Illegal use of child labor persists despite repeated prohibition. According to the figures estimated by the National Center for Farmworker Health, a U.S. non-profit organization, between 300,000 and 800,000 minors were employed on farms in the United States. The Slate Magazine pointed out that fast-food employers have committed a raft of child labor violations, making teenagers work excessive hours that violate limits protecting children's health and education. Constant banning of child labor ends in failure, with the root cause lying in the loopholes in the U.S. legal system. Affected by the COVID-19 pandemic and the supply chain crisis, the United States has been suffering labor shortages. Many states passed new bills to extend the working hours for minors. According to the U.S. Department of Labor, millions of U.S. teens were employed in agriculture, food service, retail, entertainment and construction industries in 2022. According to the Reuters' report published on Feb. 28, 2023, the issue of illegal employment of minors has become increasingly serious, where it had seen a nearly 70 percent increase in child labor violations since 2018. According to statistics from the U.S. Department of Labor, in the last fiscal year, 835 companies were found to have violated child labor laws by employing 3,800 minors, and there has been a 26 percent increase in employment of minors in hazardous occupations. The USA Today reported on Nov. 13, 2022 that a Wisconsin industrial cleaning company is accused of illegally employing more than 30 children, ages 13-17, as cleaners in meatpacking plants and farms. Several underage employees were injured on the job, including a 13-year-old burned by caustic cleaning chemicals. Reuters reported on Dec. 16, 2022 that at least four major suppliers of automobile companies have employed child labor at Alabama factories, and staffing agencies supplied those immigrant minors to work in plants. Today, the United States is still the only country among the 193 member states of the United Nations that has not put its signature on the Convention on the Rights of the Child. The prospects for solving its problem of child labor remain dim.

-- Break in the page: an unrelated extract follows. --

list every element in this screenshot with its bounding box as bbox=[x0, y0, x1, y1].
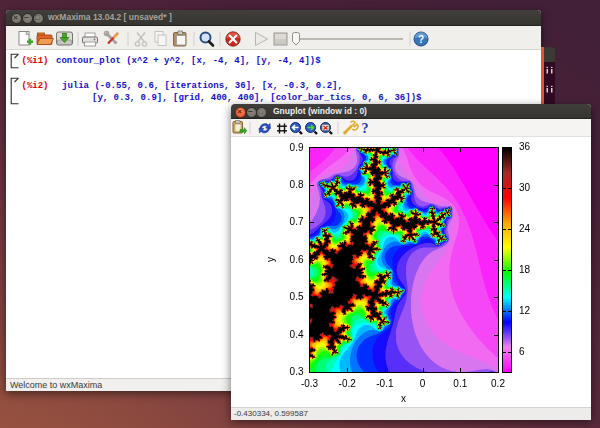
svg-text:?: ? bbox=[418, 34, 424, 45]
svg-text:?: ? bbox=[362, 121, 369, 136]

Conditions of juvenile detention centers are harsh. The Houston Chronicle reported on Aug. 23, 2022 that conditions are poor in the juvenile detention center located in Gatesville, Texas. Teens serving sentences for serious crimes are being locked alone in poky cells for 23 hours a day. Instead of bathroom breaks, they're given empty water bottles in which to relieve themselves. Sports programs and other activities designed to rehabilitate and redirect the troubled young people have been eliminated. Instead of attending class, they get work packets to complete in their cells, which denied their access to counseling and therapy. The Los Angeles Times reported on Nov. 29, 2022 that the juvenile detention system in Los Angeles County was in chaos. The staffing crisis in juvenile detention centers has led to frequent incidents of young detainees' conflicts and violent corrections by prison guards. The increased isolation, lack of supportive structure and violence are having detrimental effects on incarcerated youths' mental health. One incarcerated minor said he didn't feel he was being "treated like a human being."